Once the build is finished I use a very standard set of inputs in the HPL.dat file. This is just to run a quick test on one core. Here is the file

Code: Select all
HPLinpack benchmark input file
HPL.out      output file name (if any)
8            device out (6=stdout,7=stderr,file)
1            # of problems sizes (N)
500         Ns
1            # of NBs
128           NBs
0            PMAP process mapping (0=Row-,1=Column-major)
1            # of process grids (P x Q)
1            Ps
1            Qs
16.0         threshold
1            # of panel fact
2            PFACTs (0=left, 1=Crout, 2=Right)
1            # of recursive stopping criterium
4            NBMINs (>= 1)
1            # of panels in recursion
2            NDIVs
1            # of recursive panel fact.
1            RFACTs (0=left, 1=Crout, 2=Right)
1            # of broadcast
1            BCASTs (0=1rg,1=1rM,2=2rg,3=2rM,4=Lng,5=LnM)
1            # of lookahead depth
1            DEPTHs (>=0)
2            SWAP (0=bin-exch,1=long,2=mix)
64           swapping threshold
0            L1 in (0=transposed,1=no-transposed) form
0            U  in (0=transposed,1=no-transposed) form
1            Equilibration (0=no,1=yes)
8            memory alignment in double (> 0)
##### This line (no. 32) is ignored (it serves as a separator). ######
0                               Number of additional problem sizes for PTRANS
1200 10000 30000                values of N
0                               number of additional blocking sizes for PTRANS
40 9 8 13 13 20 16 32 64        values of NB


Note that the product of Ps and Qs determines the number of cores.
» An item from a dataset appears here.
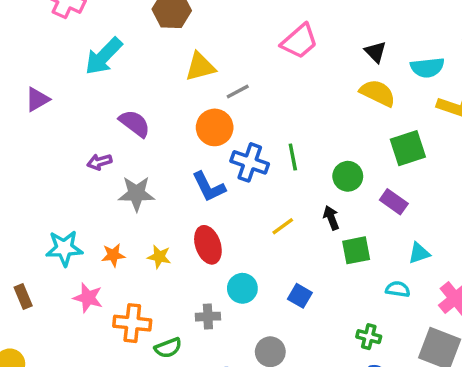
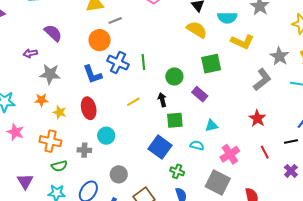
orange star: (113, 255) -> (41, 100), moved
blue square: (300, 296) -> (160, 147), moved, size x1.6
orange cross: (132, 323) -> (50, 141), moved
I.E 1x1 = 1
I then test this running the command

Code: Select all
./xhpl


and I get the following results

Code: Select all
================================================================================
HPLinpack 2.1  --  High-Performance Linpack benchmark  --   October 26, 2012
Written by A. Petitet and R. Clint Whaley,  Innovative Computing Laboratory, UTK
Modified by Piotr Luszczek, Innovative Computing Laboratory, UTK
Modified by Julien Langou, University of Colorado Denver
================================================================================

An explanation of the input/output parameters follows:
T/V    : Wall time / encoded variant.
N      : The order of the coefficient matrix A.
NB     : The partitioning blocking factor.
P      : The number of process rows.
Q      : The number of process columns.
Time   : Time in seconds to solve the linear system.
Gflops : Rate of execution for solving the linear system.
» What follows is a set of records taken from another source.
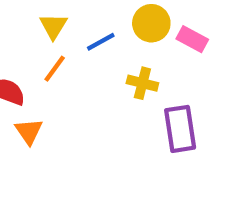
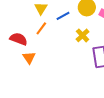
yellow cross: (142, 83) -> (82, 35), turned 32

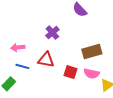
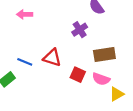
purple cross: (52, 33) -> (80, 30), moved
pink arrow: (18, 48) -> (25, 14), moved

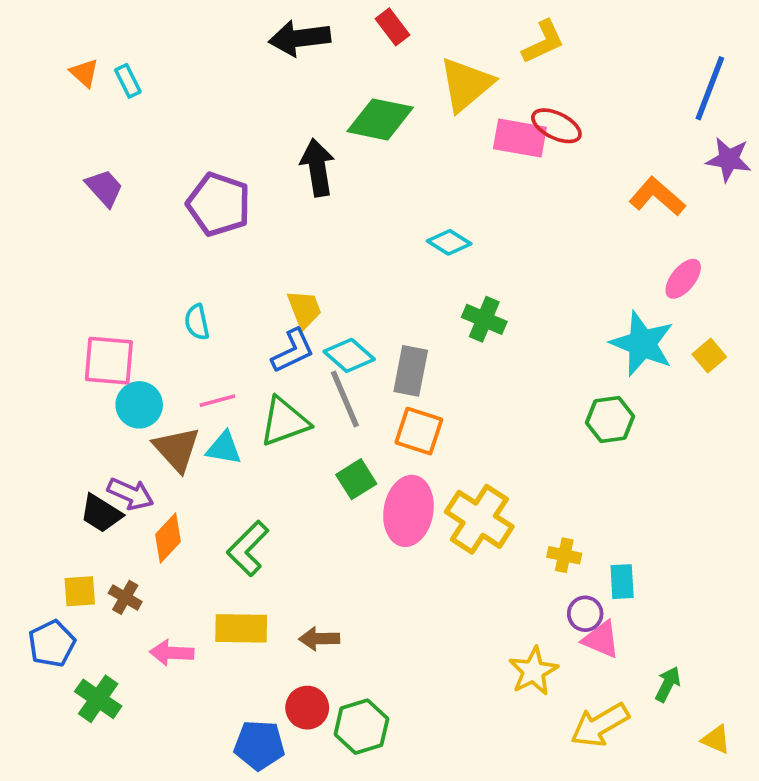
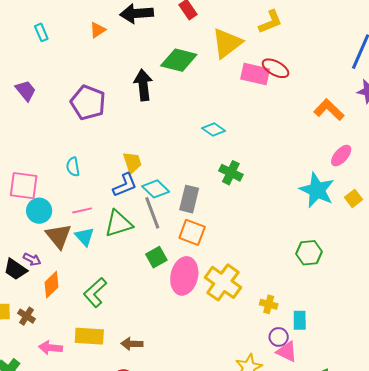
orange triangle: (84, 73) -> (98, 30), moved, turned 42
green hexagon: (610, 420) -> (309, 253), moved
cyan triangle: (224, 448) -> (85, 237), turned 35
purple arrow: (130, 494) -> (32, 259), size x0.7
The following parameter values will be used:

N      :     500
NB     :     128
PMAP   : Row-major process mapping
P      :       1
Q      :       1
PFACT  :   Right
NBMIN  :       4
NDIV   :       2
RFACT  :   Crout
BCAST  :  1ringM
DEPTH  :       1
SWAP   : Mix (threshold = 64)
L1     : transposed form
U      : transposed form
EQUIL  : yes
ALIGN  : 8 double precision words

--------------------------------------------------------------------------------

- The matrix A is randomly generated for each test.
- The following scaled residual check will be computed:
      ||Ax-b||_oo / ( eps * ( || x ||_oo * || A ||_oo + || b ||_oo ) * N )
- The relative machine precision (eps) is taken to be               1.110223e-16
- Computational tests pass if scaled residuals are less than                16.0

================================================================================
T/V                N    NB     P     Q               Time                 Gflops
--------------------------------------------------------------------------------
WR11C2R4         500   128     1     1               0.20              4.165e-01
HPL_pdgesv() start time Tue Nov 12 17:40:12 2013

HPL_pdgesv() end time   Tue Nov 12 17:40:12 2013

--------------------------------------------------------------------------------
||Ax-b||_oo/(eps*(||A||_oo*||x||_oo+||b||_oo)*N)=        0.0061553 ...... PASSED
================================================================================

Finished      1 tests with the following results:
              1 tests completed and passed residual checks,
              0 tests completed and failed residual checks,
              0 tests skipped because of illegal input values.
--------------------------------------------------------------------------------

End of Tests.
================================================================================


So for one core with no optimisation to BLAS I am seeing 416 MFLOPS. I assume for the Cortex a9 I should be seeing something closer to 1GFLOP?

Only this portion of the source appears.